Records for the exercise |
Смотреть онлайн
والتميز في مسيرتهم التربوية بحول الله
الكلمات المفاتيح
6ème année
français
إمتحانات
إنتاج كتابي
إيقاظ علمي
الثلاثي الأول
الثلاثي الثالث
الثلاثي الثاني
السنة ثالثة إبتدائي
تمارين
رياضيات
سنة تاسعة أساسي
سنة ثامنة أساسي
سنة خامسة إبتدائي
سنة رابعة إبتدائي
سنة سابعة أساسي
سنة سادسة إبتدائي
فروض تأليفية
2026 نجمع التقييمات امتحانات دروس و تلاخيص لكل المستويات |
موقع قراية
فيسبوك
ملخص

* * *

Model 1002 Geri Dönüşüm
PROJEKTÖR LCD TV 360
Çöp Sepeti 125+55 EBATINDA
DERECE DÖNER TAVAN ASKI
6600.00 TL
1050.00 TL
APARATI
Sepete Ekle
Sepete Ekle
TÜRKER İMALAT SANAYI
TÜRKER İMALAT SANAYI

Exercise description | From the data above, output exactly the lines between the one containing "Смотреть онлайн" and the one containing "فروض تأليفية", counting both of them.

Written response |
Смотреть онлайн
والتميز في مسيرتهم التربوية بحول الله
الكلمات المفاتيح
6ème année
français
إمتحانات
إنتاج كتابي
إيقاظ علمي
الثلاثي الأول
الثلاثي الثالث
الثلاثي الثاني
السنة ثالثة إبتدائي
تمارين
رياضيات
سنة تاسعة أساسي
سنة ثامنة أساسي
سنة خامسة إبتدائي
سنة رابعة إبتدائي
سنة سابعة أساسي
سنة سادسة إبتدائي
فروض تأليفية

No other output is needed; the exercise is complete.